(Stored data entries)
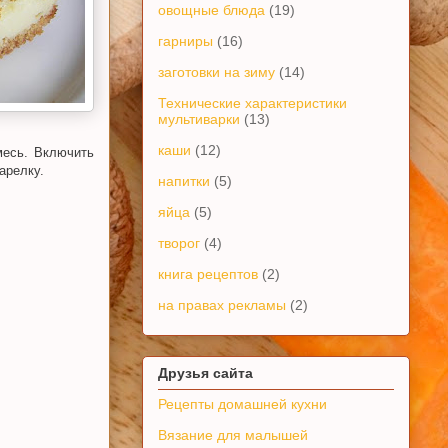
овощные блюда
(19)
гарниры
(16)
заготовки на зиму
(14)
Технические характеристики
мультиварки
(13)
каши
(12)
месь. Включить
арелку.
напитки
(5)
яйца
(5)
творог
(4)
книга рецептов
(2)
на правах рекламы
(2)
Друзья сайта
Рецепты домашней кухни
Вязание для малышей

WORK ITEM>
Write all the entries again word for word, minus the pictures.

RESULT OF THE EXERCISE>
овощные блюда
(19)
гарниры
(16)
заготовки на зиму
(14)
Технические характеристики
мультиварки
(13)
каши
(12)
месь. Включить
арелку.
напитки
(5)
яйца
(5)
творог
(4)
книга рецептов
(2)
на правах рекламы
(2)
Друзья сайта
Рецепты домашней кухни
Вязание для малышей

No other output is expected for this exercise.